■ WHAT TO PRODUCE ■
With pictures omitted, restate the data word for word.

■ PROVIDED MATERIAL ■
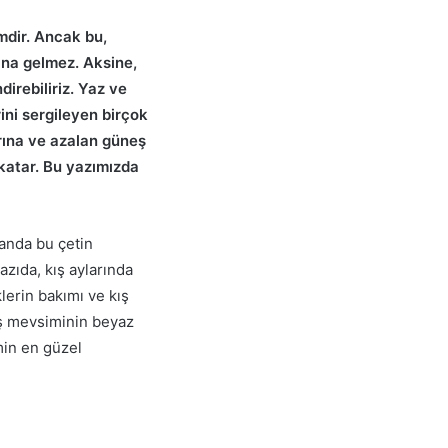
mdir. Ancak bu,
ına gelmez. Aksine,
direbiliriz. Yaz ve
ini sergileyen birçok
rına ve azalan güneş
k katar. Bu yazımızda
manda bu çetin
azıda, kış aylarında
lerin bakımı ve kış
Kış mevsiminin beyaz
min en güzel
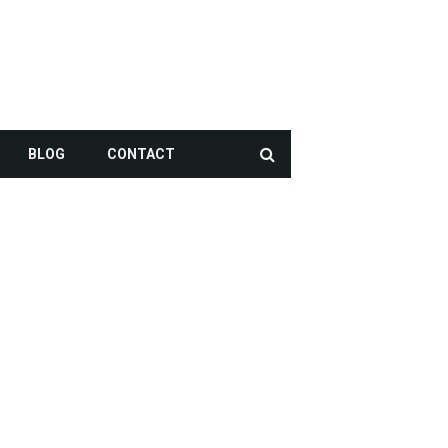
BLOG
CONTACT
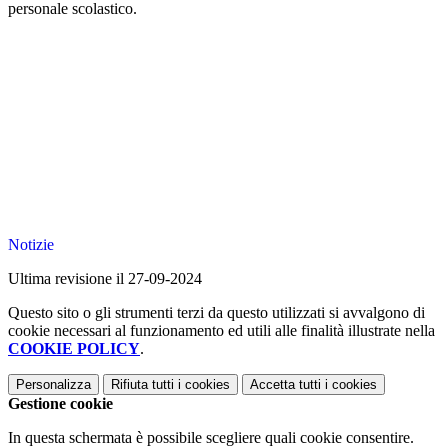
personale scolastico.
Notizie
Ultima revisione il 27-09-2024
Questo sito o gli strumenti terzi da questo utilizzati si avvalgono di
cookie necessari al funzionamento ed utili alle finalità illustrate nella
COOKIE POLICY
.
Personalizza
Rifiuta tutti
i cookies
Accetta tutti
i cookies
Gestione cookie
In questa schermata è possibile scegliere quali cookie consentire.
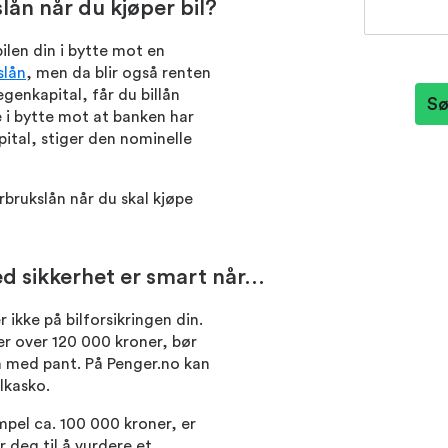
lån når du kjøper bil?
bilen din i bytte mot en
slån
, men da blir også renten
genkapital, får du billån
Sø
e i bytte mot at banken har
pital, stiger den nominelle
rbrukslån når du skal kjøpe
ed sikkerhet er smart når…
 ikke på bilforsikringen din.
ter over 120 000 kroner, bør
ån med pant. På Penger.no kan
lkasko.
mpel ca. 100 000 kroner, er
r deg til å vurdere et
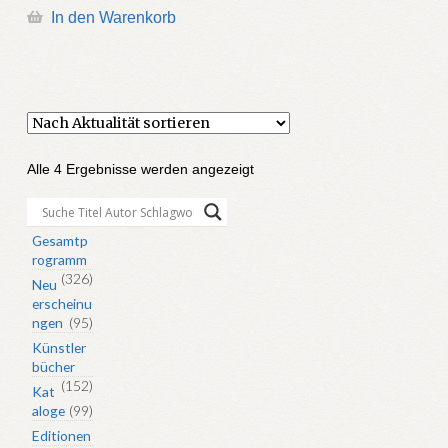
In den Warenkorb
Nach
Alle 4 Ergebnisse werden angezeigt
Aktualität
sortiert
Gesamtp
rogramm
(326)
Neu
erscheinu
ngen
(95)
Künstler
bücher
(152)
Kat
aloge
(99)
Editionen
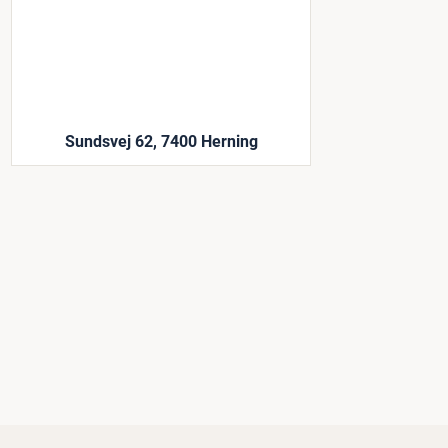
Sundsvej 62, 7400 Herning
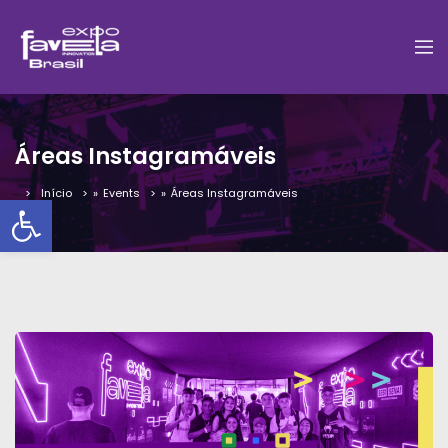
Áreas Instagramáveis
Início
»
Events
»
Áreas Instagramáveis
Barra de Ferramentas Aber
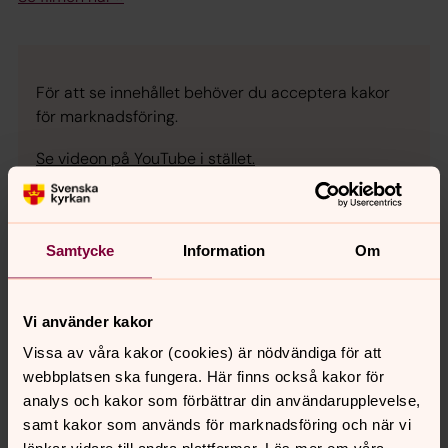
För att se innehållet behöver du acceptera kakor
för marknadsföring.
Se videon på YouTube i stället.
Ändra inställningar
Samtycke
Information
Om
Vi använder kakor
Senast ändrad 12 oktober 2020
Vissa av våra kakor (cookies) är nödvändiga för att
Synpunkter eller frågor på sidans
webbplatsen ska fungera. Här finns också kakor för
innehåll?
analys och kakor som förbättrar din användarupplevelse,
johannes.forsamling.sthlm@svenskakyrkan.se
samt kakor som används för marknadsföring och när vi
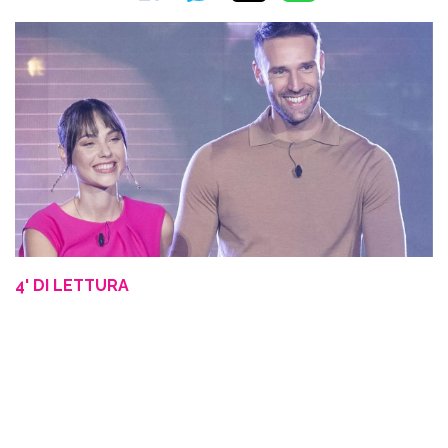
4' DI LETTURA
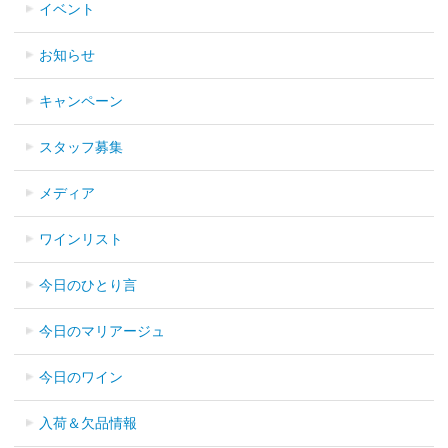
イベント
お知らせ
キャンペーン
スタッフ募集
メディア
ワインリスト
今日のひとり言
今日のマリアージュ
今日のワイン
入荷＆欠品情報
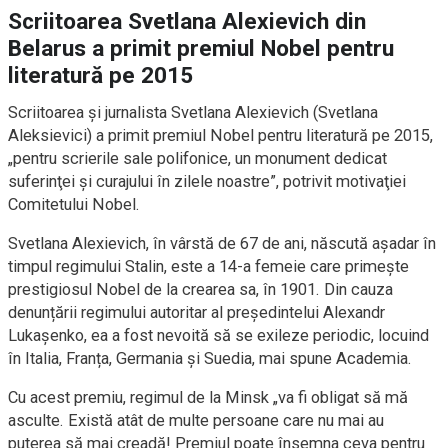
Scriitoarea Svetlana Alexievich din
Belarus a primit premiul Nobel pentru
literatură pe 2015
Scriitoarea şi jurnalista Svetlana Alexievich (Svetlana
Aleksievici) a primit premiul Nobel pentru literatură pe 2015,
„pentru scrierile sale polifonice, un monument dedicat
suferinţei şi curajului în zilele noastre”, potrivit motivaţiei
Comitetului Nobel.
Svetlana Alexievich, în vârstă de 67 de ani, născută așadar în
timpul regimului Stalin, este a 14-a femeie care primește
prestigiosul Nobel de la crearea sa, în 1901. Din cauza
denunțării regimului autoritar al președintelui Alexandr
Lukașenko, ea a fost nevoită să se exileze periodic, locuind
în Italia, Franța, Germania și Suedia, mai spune Academia.
Cu acest premiu, regimul de la Minsk „va fi obligat să mă
asculte. Există atât de multe persoane care nu mai au
puterea să mai creadă! Premiul poate însemna ceva pentru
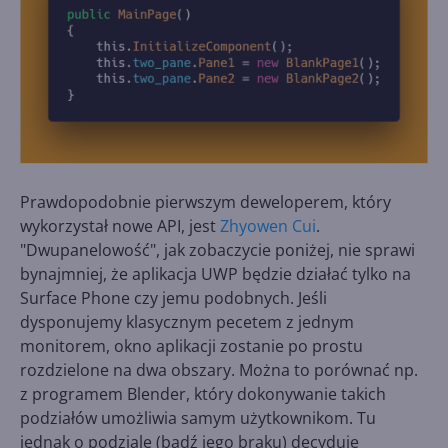
Prawdopodobnie pierwszym deweloperem, który
wykorzystał nowe API, jest
Zhyowen Cui
.
"Dwupanelowość", jak zobaczycie poniżej, nie sprawi
bynajmniej, że aplikacja UWP będzie działać tylko na
Surface Phone czy jemu podobnych. Jeśli
dysponujemy klasycznym pecetem z jednym
monitorem, okno aplikacji zostanie po prostu
rozdzielone na dwa obszary. Można to porównać np.
z programem Blender, który dokonywanie takich
podziałów umożliwia samym użytkownikom. Tu
jednak o podziale (bądź jego braku) decyduje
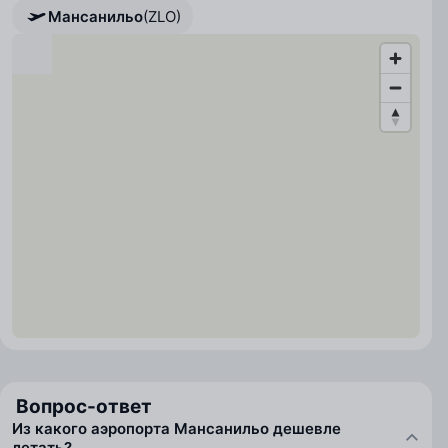
Мансанильо
(ZLO)
Вопрос-ответ
Из какого аэропорта Мансанильо дешевле
летать?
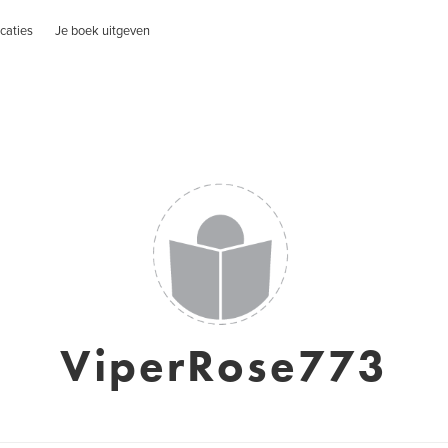
caties
Je boek uitgeven
ViperRose773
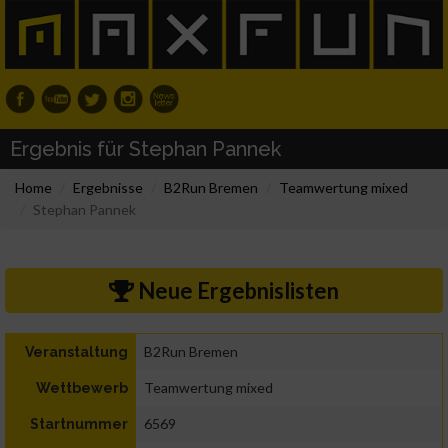
Ergebnis für Stephan Pannek
Home
Ergebnisse
B2Run Bremen
Teamwertung mixed
Stephan Pannek
Neue Ergebnislisten
B2Run Bremen
Veranstaltung
Teamwertung mixed
Wettbewerb
6569
Startnummer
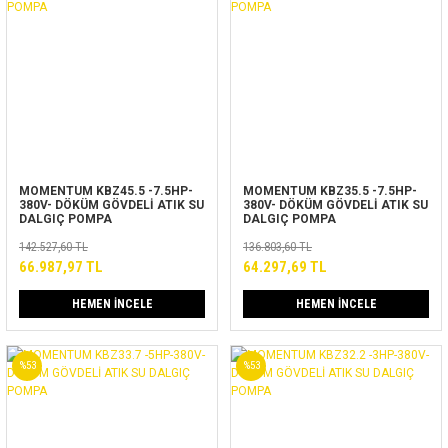
MOMENTUM KBZ45.5 -7.5HP-
MOMENTUM KBZ35.5 -7.5HP-
380V- DÖKÜM GÖVDELİ ATIK SU
380V- DÖKÜM GÖVDELİ ATIK SU
DALGIÇ POMPA
DALGIÇ POMPA
142.527,60 TL
136.803,60 TL
66.987,97 TL
64.297,69 TL
HEMEN İNCELE
HEMEN İNCELE
%53
%53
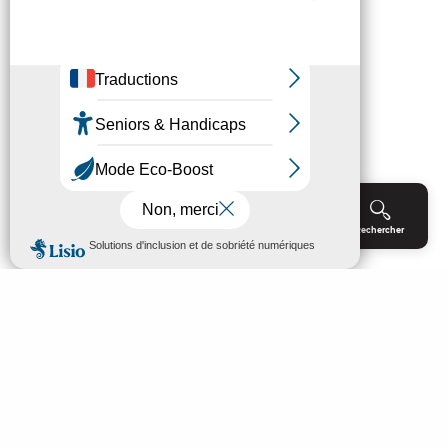
Menu
Agenda
Rechercher
Billetterie
Réservation
ACCUEIL
EXPLORER
PROFITER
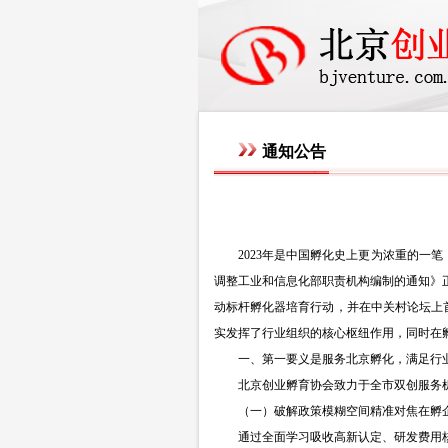
通知公告
2023年是中国孵化史上更为浓重的
调整工业和信息化部职责机构编制的通知》
动标杆孵化器培育行动，并在中关村论坛上
实发挥了行业组织的核心枢纽作用，同时在
一、第一要义是服务北京孵化，满足行
北京创业孵育协会致力于全市双创服务
（一）破解政策模糊空间精准对焦在孵
通过全面学习吸收高新认定、研发费用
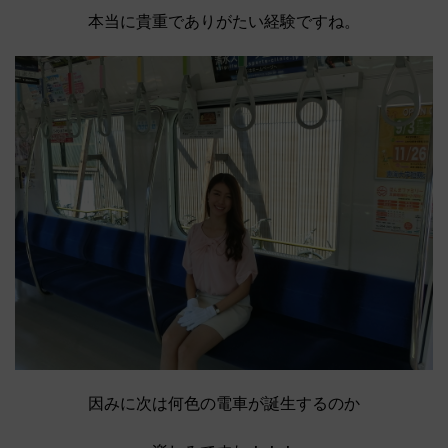
本当に貴重でありがたい経験ですね。
因みに次は何色の電車が誕生するのか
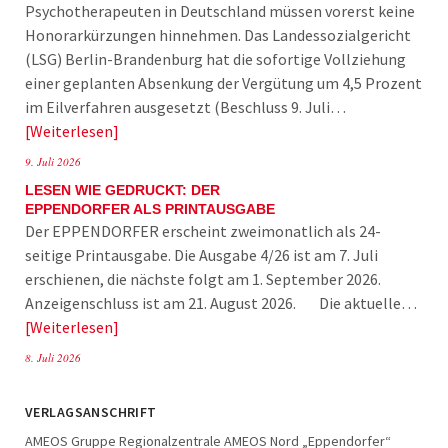
Psychotherapeuten in Deutschland müssen vorerst keine
Honorarkürzungen hinnehmen. Das Landessozialgericht
(LSG) Berlin-Brandenburg hat die sofortige Vollziehung
einer geplanten Absenkung der Vergütung um 4,5 Prozent
im Eilverfahren ausgesetzt (Beschluss 9. Juli…
Weiterlesen
9. Juli 2026
LESEN WIE GEDRUCKT: DER
EPPENDORFER ALS PRINTAUSGABE
Der EPPENDORFER erscheint zweimonatlich als 24-
seitige Printausgabe. Die Ausgabe 4/26 ist am 7. Juli
erschienen, die nächste folgt am 1. September 2026.
Anzeigenschluss ist am 21. August 2026. Die aktuelle…
Weiterlesen
8. Juli 2026
VERLAGSANSCHRIFT
AMEOS Gruppe Regionalzentrale AMEOS Nord „Eppendorfer“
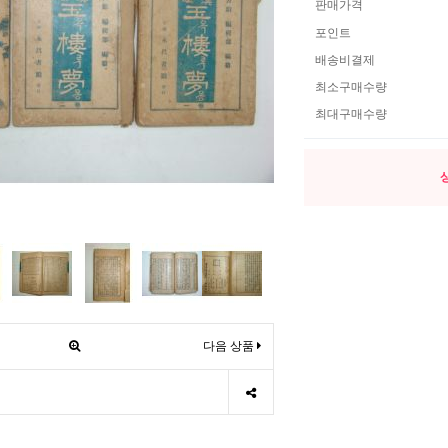
판매가격
포인트
배송비결제
최소구매수량
최대구매수량
다음 상품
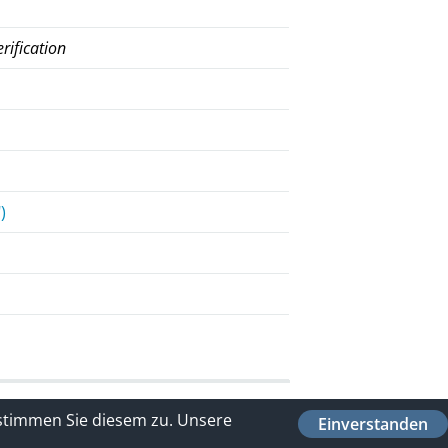
n
rification
)
 stimmen Sie diesem zu.
Unsere
Einverstanden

■ RESULT OF THIS EXERCISE ■
mdir. Ancak bu,
ına gelmez. Aksine,
direbiliriz. Yaz ve
ini sergileyen birçok
rına ve azalan güneş
k katar. Bu yazımızda
manda bu çetin
azıda, kış aylarında
lerin bakımı ve kış
Kış mevsiminin beyaz
min en güzel
BLOG
CONTACT
personale scolastico.
Notizie
Ultima revisione il 27-09-2024
Questo sito o gli strumenti terzi da questo utilizzati si avvalgono di
cookie necessari al funzionamento ed utili alle finalità illustrate nella
COOKIE POLICY
.
Personalizza
Rifiuta tutti
i cookies
Accetta tutti
i cookies
Gestione cookie
In questa schermata è possibile scegliere quali cookie consentire.
lån når du kjøper bil?
bilen din i bytte mot en
slån
, men da blir også renten
genkapital, får du billån
Sø
e i bytte mot at banken har
pital, stiger den nominelle
rbrukslån når du skal kjøpe
ed sikkerhet er smart når…
 ikke på bilforsikringen din.
ter over 120 000 kroner, bør
ån med pant. På Penger.no kan
lkasko.
mpel ca. 100 000 kroner, er
r deg til å vurdere et
In den Warenkorb
Nach
Alle 4 Ergebnisse werden angezeigt
Aktualität
sortiert
Gesamtp
rogramm
(326)
Neu
erscheinu
ngen
(95)
Künstler
bücher
(152)
Kat
aloge
(99)
Editionen
Sundsvej 62, 7400 Herning
Áreas Instagramáveis
Início
»
Events
»
Áreas Instagramáveis
Barra de Ferramentas Aber
För att se innehållet behöver du acceptera kakor
för marknadsföring.
Se videon på YouTube i stället.
Ändra inställningar
Samtycke
Information
Om
Vi använder kakor
Senast ändrad 12 oktober 2020
Vissa av våra kakor (cookies) är nödvändiga för att
Synpunkter eller frågor på sidans
webbplatsen ska fungera. Här finns också kakor för
innehåll?
analys och kakor som förbättrar din användarupplevelse,
johannes.forsamling.sthlm@svenskakyrkan.se
samt kakor som används för marknadsföring och när vi
4' DI LETTURA
イベント
お知らせ
キャンペーン
スタッフ募集
メディア
ワインリスト
今日のひとり言
今日のマリアージュ
今日のワイン
入荷＆欠品情報
Scriitoarea Svetlana Alexievich din
Belarus a primit premiul Nobel pentru
literatură pe 2015
Scriitoarea şi jurnalista Svetlana Alexievich (Svetlana
Aleksievici) a primit premiul Nobel pentru literatură pe 2015,
„pentru scrierile sale polifonice, un monument dedicat
suferinţei şi curajului în zilele noastre”, potrivit motivaţiei
Comitetului Nobel.
Svetlana Alexievich, în vârstă de 67 de ani, născută așadar în
timpul regimului Stalin, este a 14-a femeie care primește
prestigiosul Nobel de la crearea sa, în 1901. Din cauza
denunțării regimului autoritar al președintelui Alexandr
Lukașenko, ea a fost nevoită să se exileze periodic, locuind
în Italia, Franța, Germania și Suedia, mai spune Academia.
Cu acest premiu, regimul de la Minsk „va fi obligat să mă
asculte. Există atât de multe persoane care nu mai au
puterea să mai creadă! Premiul poate însemna ceva pentru
Prawdopodobnie pierwszym deweloperem, który
wykorzystał nowe API, jest
Zhyowen Cui
.
"Dwupanelowość", jak zobaczycie poniżej, nie sprawi
bynajmniej, że aplikacja UWP będzie działać tylko na
Surface Phone czy jemu podobnych. Jeśli
dysponujemy klasycznym pecetem z jednym
monitorem, okno aplikacji zostanie po prostu
rozdzielone na dwa obszary. Można to porównać np.
z programem Blender, który dokonywanie takich
podziałów umożliwia samym użytkownikom. Tu
jednak o podziale (bądź jego braku) decyduje
Мансанильо
(ZLO)
Вопрос-ответ
Из какого аэропорта Мансанильо дешевле
летать?
caties
Je boek uitgeven
ViperRose773
Ergebnis für Stephan Pannek
Home
Ergebnisse
B2Run Bremen
Teamwertung mixed
Stephan Pannek
Neue Ergebnislisten
B2Run Bremen
Veranstaltung
Teamwertung mixed
Wettbewerb
6569
Startnummer
MOMENTUM KBZ45.5 -7.5HP-
MOMENTUM KBZ35.5 -7.5HP-
380V- DÖKÜM GÖVDELİ ATIK SU
380V- DÖKÜM GÖVDELİ ATIK SU
DALGIÇ POMPA
DALGIÇ POMPA
142.527,60 TL
136.803,60 TL
66.987,97 TL
64.297,69 TL
HEMEN İNCELE
HEMEN İNCELE
%53
%53
Menu
Agenda
Rechercher
Billetterie
Réservation
ACCUEIL
EXPLORER
PROFITER
通知公告
2023年是中国孵化史上更为浓重的
调整工业和信息化部职责机构编制的通知》
动标杆孵化器培育行动，并在中关村论坛上
实发挥了行业组织的核心枢纽作用，同时在
一、第一要义是服务北京孵化，满足行
北京创业孵育协会致力于全市双创服务
（一）破解政策模糊空间精准对焦在孵
通过全面学习吸收高新认定、研发费用
本当に貴重でありがたい経験ですね。
因みに次は何色の電車が誕生するのか
Psychotherapeuten in Deutschland müssen vorerst keine
Honorarkürzungen hinnehmen. Das Landessozialgericht
(LSG) Berlin-Brandenburg hat die sofortige Vollziehung
einer geplanten Absenkung der Vergütung um 4,5 Prozent
im Eilverfahren ausgesetzt (Beschluss 9. Juli…
Weiterlesen
9. Juli 2026
LESEN WIE GEDRUCKT: DER
EPPENDORFER ALS PRINTAUSGABE
Der EPPENDORFER erscheint zweimonatlich als 24-
seitige Printausgabe. Die Ausgabe 4/26 ist am 7. Juli
erschienen, die nächste folgt am 1. September 2026.
Anzeigenschluss ist am 21. August 2026. Die aktuelle…
Weiterlesen
8. Juli 2026
VERLAGSANSCHRIFT
AMEOS Gruppe Regionalzentrale AMEOS Nord „Eppendorfer“
판매가격
포인트
배송비결제
최소구매수량
최대구매수량
다음 상품
n
rification
)
 stimmen Sie diesem zu.
Unsere
Einverstanden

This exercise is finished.